Tool thread

Regarding old floor jacks. I have a couple that are really old. Bought one new around 35 years ago ("Allied" I think), another one was given to me used about 25 years ago (the same "Sears" you guys have). Both still work, but both developed a little problem along the way. They would very slowly leak down if I left the full weight of the car on it (rather than lowering the car onto stands). Along with the leak down I also noticed they became very difficult to regulate the lowering speed - as I turned the handle to open it they would suddenly drop all the way down. I tried bleeding, topping up the fluid, etc, but no real change. Figured the seals were leaking from age. Then I did a modification to the handle to make it easier to control the release speed. I welded a old socket inside the end of the handle to allow sticking a T-bar sliding-handle (like the pic below) onto the end. The idea was it allow me additional leverage to open it more gently with better control. However I found it offered an additional unexpected benefit. I could also tighten the handle a tad more, which stopped the leak down. Now both work great again. The T-handle can easily snap into either jack or be left off as needed. I'm sure the real answer is to have them rebuilt (if they can be), but I figure I've more than got my money's worth with them so a quick fix is good enough.
51TyGrIBCUL._AC_SY355_.jpg


This will give the basic idea how it looks:
5-ton-floor-jack-01.jpg
 
Speaking of old jacks, I have some cool ones that my dad left behind.

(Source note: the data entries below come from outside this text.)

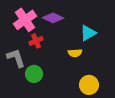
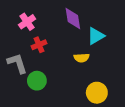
purple diamond: (53, 18) -> (73, 19), moved, turned 55
pink cross: (25, 20) -> (27, 22), size x0.7

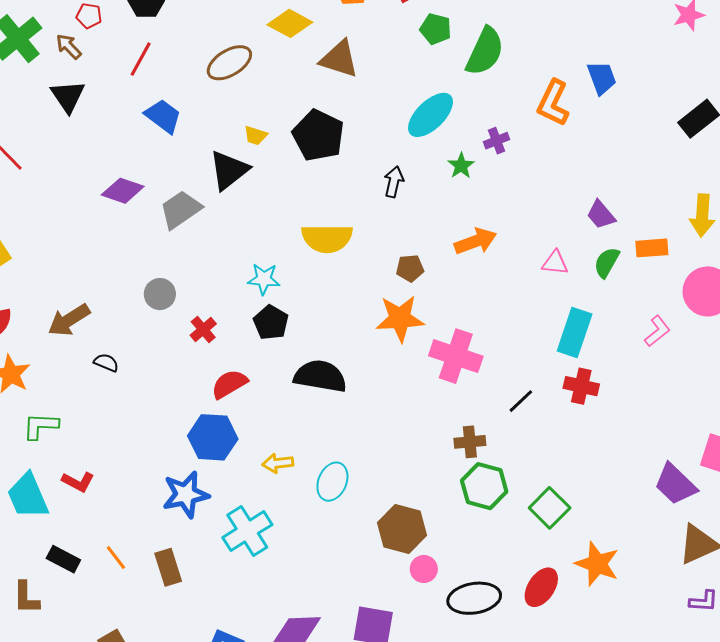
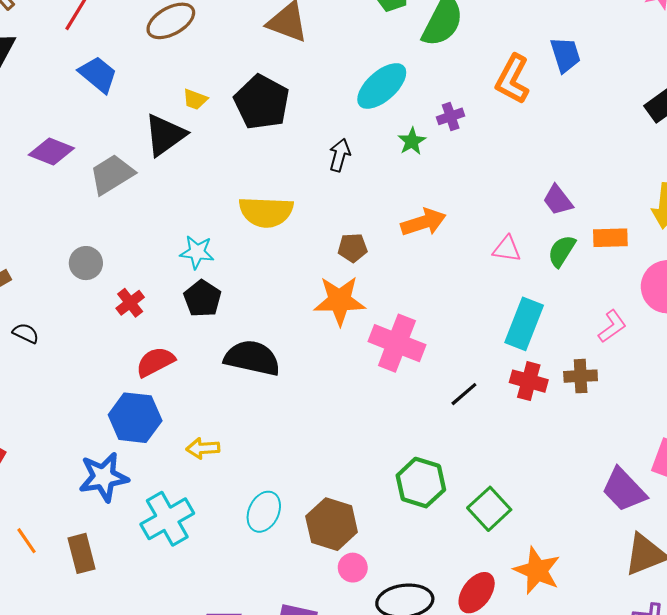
brown cross: (470, 442) -> (581, 376), moved
cyan ellipse: (332, 482) -> (264, 512), moved

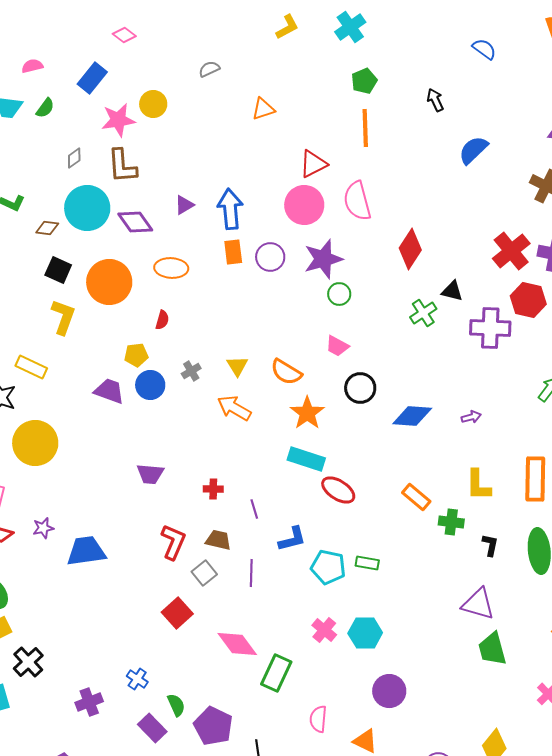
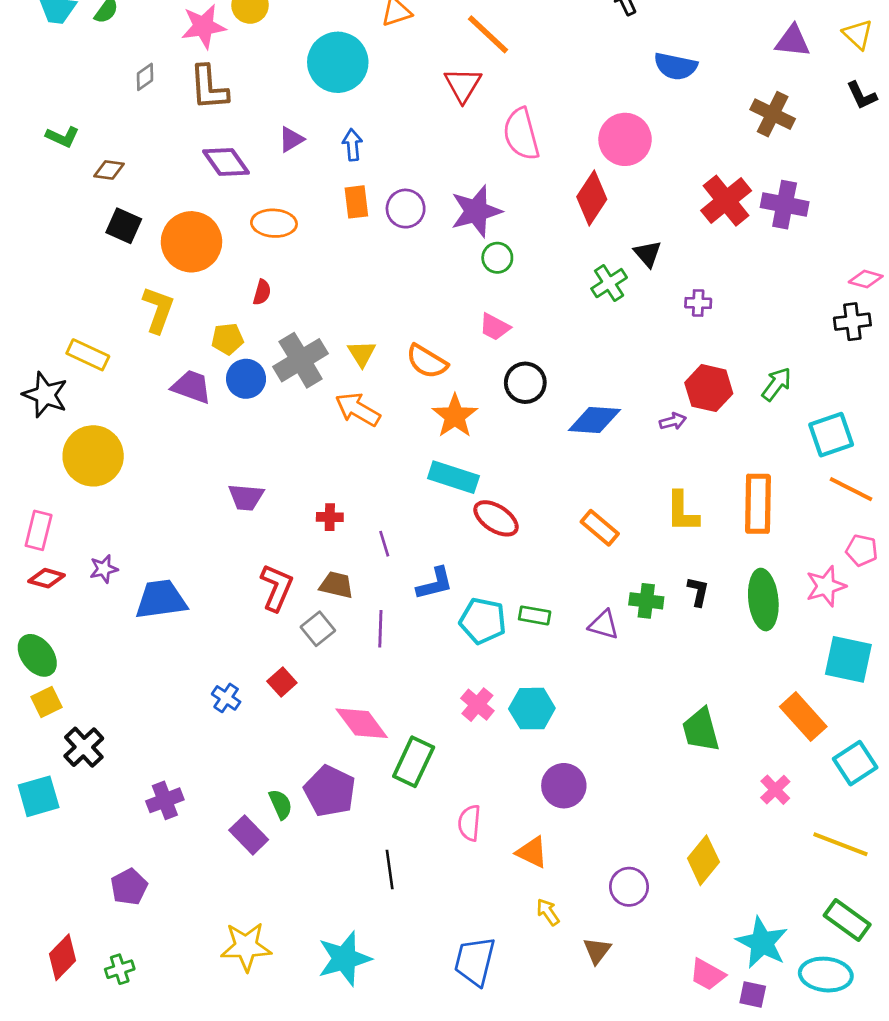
orange line: (365, 128) -> (488, 34), moved, turned -45
blue semicircle: (473, 150) -> (676, 66), turned -124
red triangle: (313, 164) -> (463, 85), turned -32
pink circle: (304, 205) -> (625, 139), moved
cyan circle: (87, 208) -> (338, 62), moved
blue arrow: (230, 209) -> (352, 145), size x0.6
black triangle: (452, 291) -> (648, 254), turned 35
red hexagon: (528, 300) -> (709, 388), moved
yellow L-shape: (63, 317) -> (158, 310), moved
purple cross: (490, 328) -> (698, 303), size x0.5
gray cross: (191, 371) -> (301, 360), size x2.0
green cross: (451, 522) -> (646, 601), moved
purple triangle: (478, 604) -> (604, 625), moved, size x0.7
red square: (177, 613) -> (282, 682), size x0.7
blue cross: (137, 679) -> (226, 698), moved
purple pentagon: (213, 726) -> (330, 791), moved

One is the floor jack I used as a kid in his garage. It was a lever ratcheting type (not hydraulic), with a really long handle. Kind of like these:
images.jpg listing_pic_1105558_1447614927_4.jpg

Another is a early hydraulic "bumper jack". It was used on cars back when they had real bumpers. You placed the ends under the bumper and lifted the car that way. Looks just like this one but has a hydraulic cylinder in the center:
unnamed (1).jpg
This is an idea how it works:
Jacks-3.jpg
Unfortunately one of the legs broke off ages ago and it has sat so long everything is rusted solid now.

There is a "screw" type that looks like a bottle jack but is mechanical. And a couple of odd looking "scissor" types. Maybe others that I don't recall. They are buried in a old shed.
 
Last week I bought a new jack. The old one was leaking and I had exactly the experience like Dr Jeff. I wanted a super low jack to go under my very low cars, and still be able to get them as high as possible. Found this 1.5 ton "Pela" that works from 70 to 700 mm. It makes my life in the garage much easier.
upload_2020-5-9_11-17-59.png
 
Might be worth mentioning....

I just saw a recall notice on Harbor Freight jack stands. It pertains to models: 61196, 61197, and 56371, purchased between 2013 and 2020 (depending on model). The issue is stated as something to the effect of possible release of the stand when the vehicle is shaken. They are offering a gift card for the purchase price if you return them.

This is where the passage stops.